Practical use cases (the ones I’d actually recommend):
- Content ops: Turn meeting notes into outlines and drafts. In my sheet, converting 25 note rows into structured summaries took minutes instead of the usual back-and-forth.
- Spreadsheet cleanup: Standardize messy categories and rewrite inconsistent descriptions. I saw fewer formatting issues when I asked for specific category labels.
- Light analysis: Summarize themes across a column range. The sweet spot was a limited subset (not the entire sheet).
Pros and Cons: what worked vs. what annoyed me
Pros
- Fast “in-sheet” workflow: I didn’t have to jump between Sheets and a separate AI tool. For tasks like turning notes into structured fields, it sped things up noticeably.
- Output control is possible: When I specified format (columns for tables, numbered lists for list outputs), results were far more usable.
- No coding required: The formulas are straightforward, and I could reuse them across multiple rows.
- Model flexibility: Being able to try different models helped me dial in consistency for the same type of prompt.
- Good for repeatable tasks: Once you have a prompt that produces clean structure, you can apply it across a dataset without rewriting everything.
Cons
- Internet required: If you’re offline, the AI functionality won’t run. That’s obvious, but it matters if you work on the go.
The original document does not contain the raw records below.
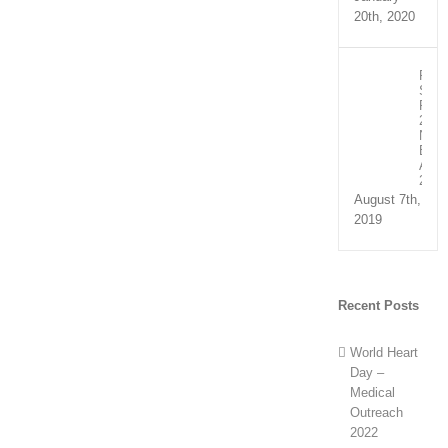
20th, 2020
Recip
Spee
Part
2:
NHS
Exce
Awar
2019
August 7th,
2019
Recent Posts
World Heart
Day –
Medical
Outreach
2022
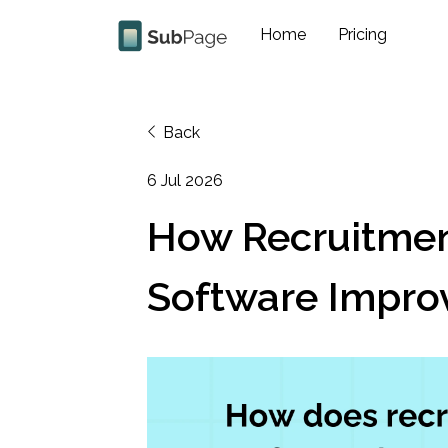
Home
Pricing
Back
6 Jul 2026
How Recruitme
Software Improv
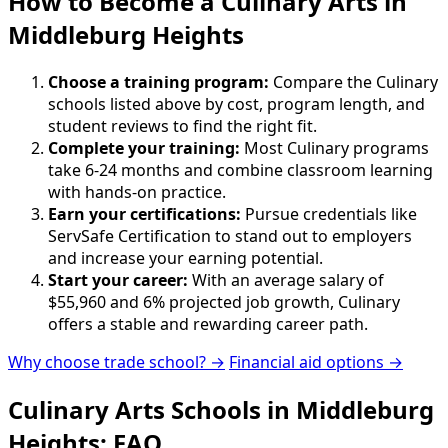
How to Become
a
Culinary Arts in
Middleburg Heights
Choose a training program:
Compare the Culinary
schools listed above by cost, program length, and
student reviews to find the right fit.
Complete your training:
Most Culinary programs
take 6-24 months and combine classroom learning
with hands-on practice.
Earn your certifications:
Pursue credentials like
ServSafe Certification to stand out to employers
and increase your earning potential.
Start your career:
With an average salary of
$55,960 and 6% projected job growth, Culinary
offers a stable and rewarding career path.
Why choose trade school? →
Financial aid options →
Culinary Arts Schools in Middleburg
Heights: FAQ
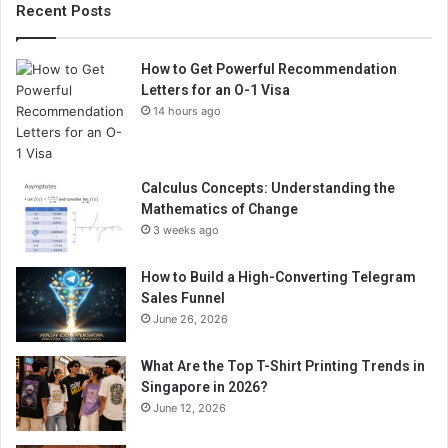
Recent Posts
How to Get Powerful Recommendation
Letters for an O-1 Visa
14 hours ago
Calculus Concepts: Understanding the
Mathematics of Change
3 weeks ago
How to Build a High-Converting Telegram
Sales Funnel
June 26, 2026
What Are the Top T-Shirt Printing Trends in
Singapore in 2026?
June 12, 2026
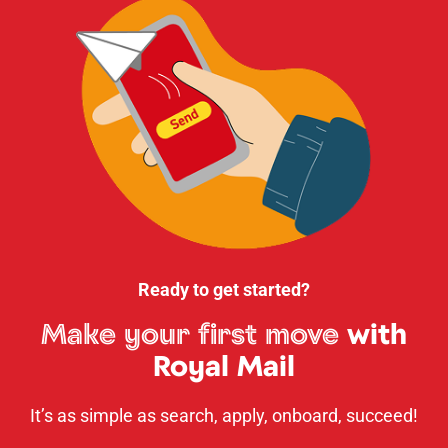
Ready to get started?
Make your first move
with
Royal Mail
It’s as simple as search, apply, onboard, succeed!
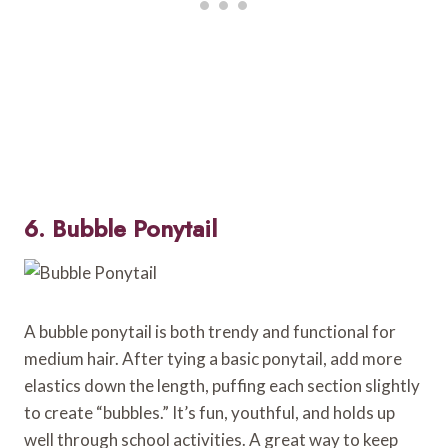
6. Bubble Ponytail
A bubble ponytail is both trendy and functional for
medium hair. After tying a basic ponytail, add more
elastics down the length, puffing each section slightly
to create “bubbles.” It’s fun, youthful, and holds up
well through school activities. A great way to keep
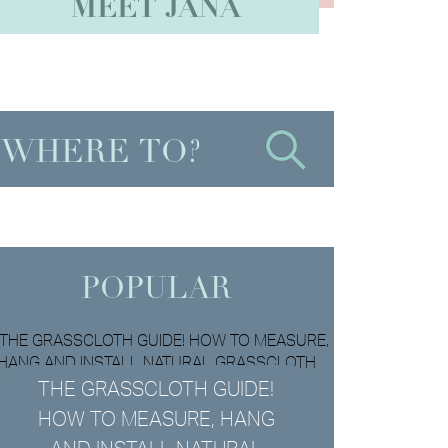
MEET JANA
POPULAR
THE GRASSCLOTH GUIDE!
HOW TO MEASURE, HANG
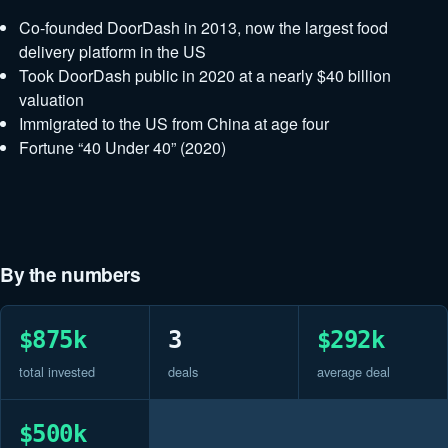
Co-founded DoorDash in 2013, now the largest food
delivery platform in the US
Took DoorDash public in 2020 at a nearly $40 billion
valuation
Immigrated to the US from China at age four
Fortune “40 Under 40” (2020)
By the numbers
$875k
3
$292k
total invested
deals
average deal
$500k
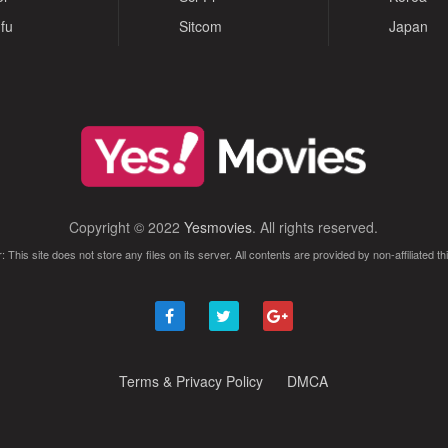
fu
Sitcom
Japan
Copyright © 2022
Yesmovies
. All rights reserved.
: This site does not store any files on its server. All contents are provided by non-affiliated thi
Terms & Privacy Policy
DMCA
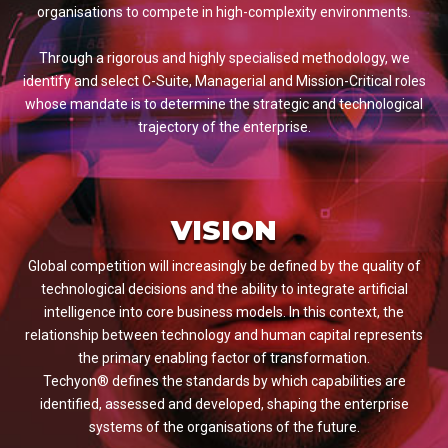
organisations to compete in high-complexity environments.
Through a rigorous and highly specialised methodology, we
identify and select C-Suite, Managerial and Mission-Critical roles
whose mandate is to determine the strategic and technological
trajectory of the enterprise.
VISION
Global competition will increasingly be defined by the quality of
technological decisions and the ability to integrate artificial
intelligence into core business models. In this context, the
relationship between technology and human capital represents
the primary enabling factor of transformation.
Techyon® defines the standards by which capabilities are
identified, assessed and developed, shaping the enterprise
systems of the organisations of the future.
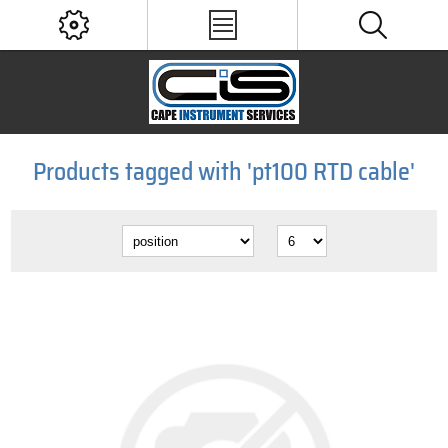
Products tagged with 'pt100 RTD cable'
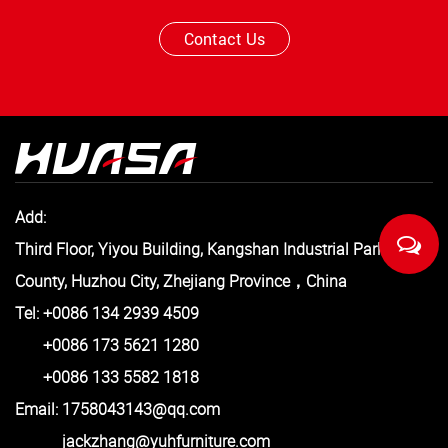
Contact Us
Add:
Third Floor, Yiyou Building, Kangshan Industrial Park, Anji
County, Huzhou City, Zhejiang Province，China
Tel: +0086 134 2939 4509
+0086 173 5621 1280
+0086 133 5582 1818
Email:
1758043143@qq.com
jackzhang@yuhfurniture.com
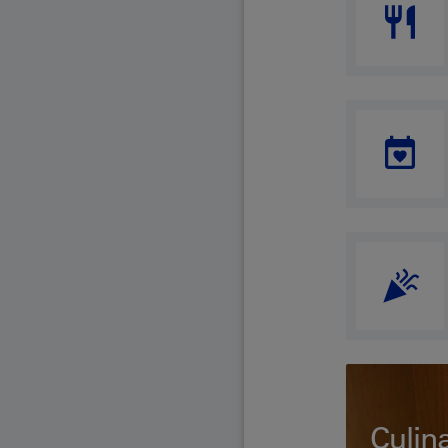
Culin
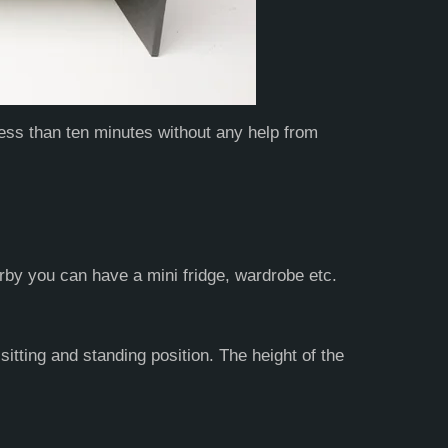
less than ten minutes without any help from
rby you can have a mini fridge, wardrobe etc.
itting and standing position. The height of the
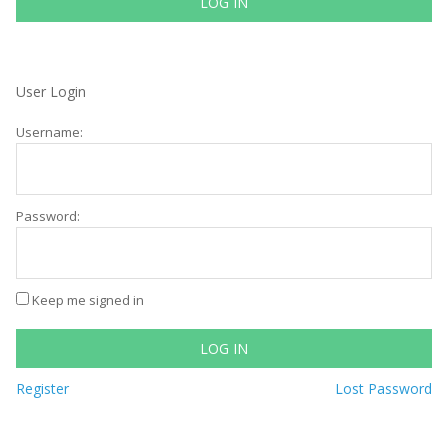
LOG IN
User Login
Username:
Password:
Keep me signed in
LOG IN
Register
Lost Password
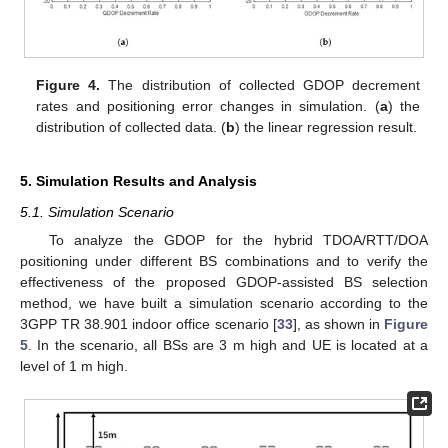
Figure 4.
The distribution of collected GDOP decrement
rates and positioning error changes in simulation. (
a
) the
distribution of collected data. (
b
) the linear regression result.
5. Simulation Results and Analysis
5.1. Simulation Scenario
To analyze the GDOP for the hybrid TDOA/RTT/DOA
positioning under different BS combinations and to verify the
effectiveness of the proposed GDOP-assisted BS selection
method, we have built a simulation scenario according to the
3GPP TR 38.901 indoor office scenario [
33
], as shown in
Figure
5
. In the scenario, all BSs are 3 m high and UE is located at a
level of 1 m high.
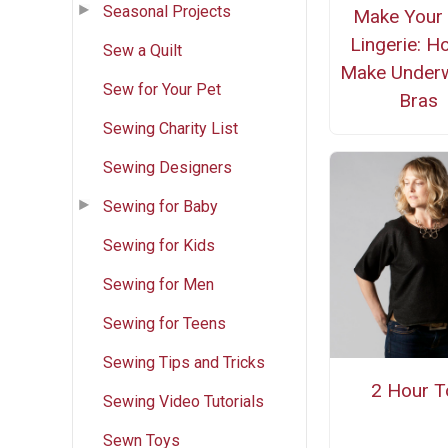
Seasonal Projects
Make Your
Lingerie: H
Sew a Quilt
Make Under
Sew for Your Pet
Bras
Sewing Charity List
Sewing Designers
Sewing for Baby
Sewing for Kids
Sewing for Men
Sewing for Teens
Sewing Tips and Tricks
2 Hour T
Sewing Video Tutorials
Sewn Toys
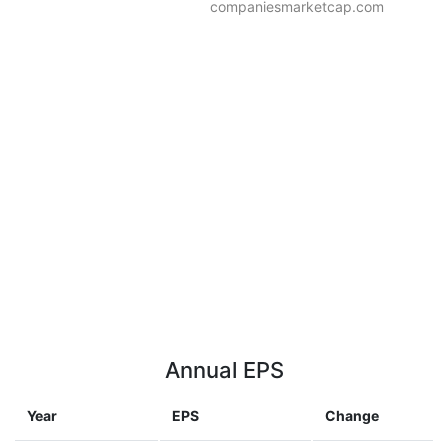
companiesmarketcap.com
Annual EPS
Year
EPS
Change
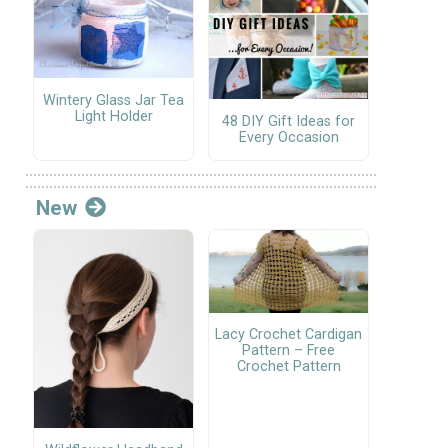
Wintery Glass Jar Tea
Light Holder
48 DIY Gift Ideas for
Every Occasion
New
Lacy Crochet Cardigan
Pattern – Free
Crochet Pattern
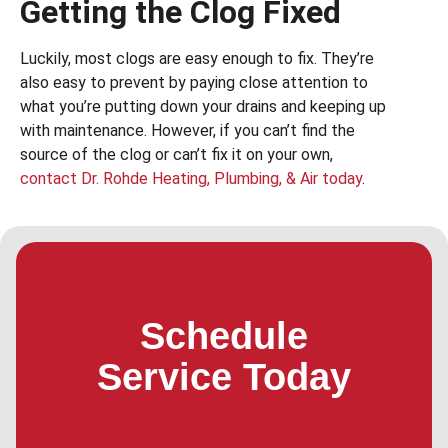
Getting the Clog Fixed
Luckily, most clogs are easy enough to fix. They’re
also easy to prevent by paying close attention to
what you’re putting down your drains and keeping up
with maintenance. However, if you can’t find the
source of the clog or can’t fix it on your own,
contact Dr. Rohde Heating, Plumbing, & Air today
.
Schedule
Service Today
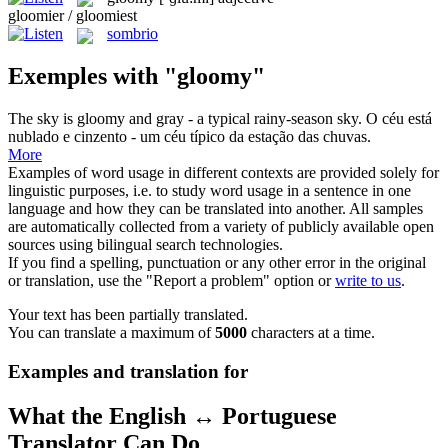
gloomier / gloomiest
sombrio
Exemples with "gloomy"
The sky is
gloomy
and gray - a typical rainy-season sky.
O céu está
nublado e cinzento - um céu típico da estação das chuvas.
More
Examples of word usage in different contexts are provided solely for
linguistic purposes, i.e. to study word usage in a sentence in one
language and how they can be translated into another. All samples
are automatically collected from a variety of publicly available open
sources using bilingual search technologies.
If you find a spelling, punctuation or any other error in the original
or translation, use the "Report a problem" option or
write to us
.
Your text has been partially translated.
You can translate a maximum of
5000
characters at a time.
Examples and translation for
What the English ↔ Portuguese
Translator Can Do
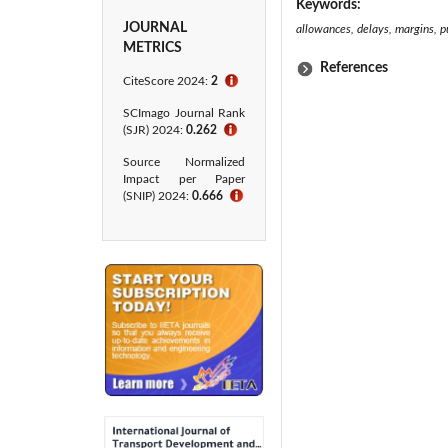
Keywords:
JOURNAL
allowances, delays, margins, pun
METRICS
References
CiteScore 2024:
2
ℹ
SCImago Journal Rank
(SJR) 2024:
0.262
ℹ
Source Normalized
Impact per Paper
(SNIP) 2024:
0.666
ℹ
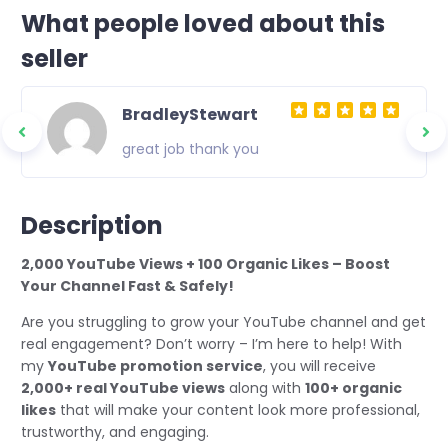
What people loved about this
seller
BradleyStewart
great job thank you
Description
2,000 YouTube Views + 100 Organic Likes – Boost
Your Channel Fast & Safely!
Are you struggling to grow your YouTube channel and get
real engagement? Don’t worry – I’m here to help! With
my
YouTube promotion service
, you will receive
2,000+ real YouTube views
along with
100+ organic
likes
that will make your content look more professional,
trustworthy, and engaging.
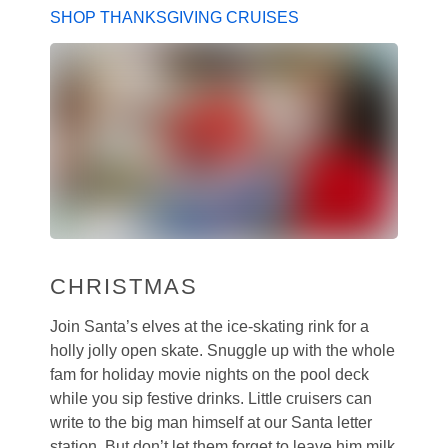
SHOP THANKSGIVING CRUISES
CHRISTMAS
Join Santa’s elves at the ice-skating rink for a
holly jolly open skate. Snuggle up with the whole
fam for holiday movie nights on the pool deck
while you sip festive drinks. Little cruisers can
write to the big man himself at our Santa letter
station. But don’t let them forget to leave him milk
- Prompt sensitivity: “Generic” instructions lead to generic output. I had to be specific about length, format, and what columns/fields to produce.
- Range size can hurt accuracy (and speed): When I tried to include too much text at once, responses slowed down and became less precise. Keeping input ranges tight helped a lot.
- Advanced features may require setup: If you want OCR/image/video/audio integrations, you’ll likely need additional API setup (and possibly keys/credentials).
Pricing Plans: what you actually get for the money
SheetAI has a free tier for getting started, which is great if you just want to test whether it fits your workflow. For paid usage, the plans I saw listed were:
- $20/month (monthly “unlimited” style plan)
- $200/year (yearly)
- Token packs starting at $29 (more flexible top-ups)
One thing I’d caution you on: “unlimited” can mean “unlimited within reasonable limits,” and AI tools usually still enforce caps behind the scenes (token usage, rate limits, or model availability). In other words, don’t plan your budget assuming you can run huge prompts 24/7 forever. If you’re doing heavy batch generation, token packs or tighter usage may be the smarter move.
If you’re deciding whether to pay, here’s how I’d choose:
- Pay monthly/yearly if: you’re generating text/table outputs regularly and want predictable access.
- Buy token packs if: you do occasional bursts (like weekly content planning or one-off cleanup).
- Use free first if: you’re not sure your prompts will be consistent yet—this tool rewards prompt iteration.
Wrap up
SheetAI is one of those tools that’s genuinely easier to use than it sounds—because it sits right inside Google Sheets. In my testing, it was especially good at turning messy notes into structured lists and tables, and that’s where I saw the biggest time savings. Just remember: you’ll still need to write decent prompts, keep input ranges reasonable, and expect a few rows to need manual touch-ups.
If you work in Sheets daily and you want faster content workflows or cleaner data without moving everything into a separate AI app, SheetAI is worth a serious try. If your datasets are massive and you need strict formatting every single time, test it on a small sample first—then scale once you know the output quality is consistent for your use case.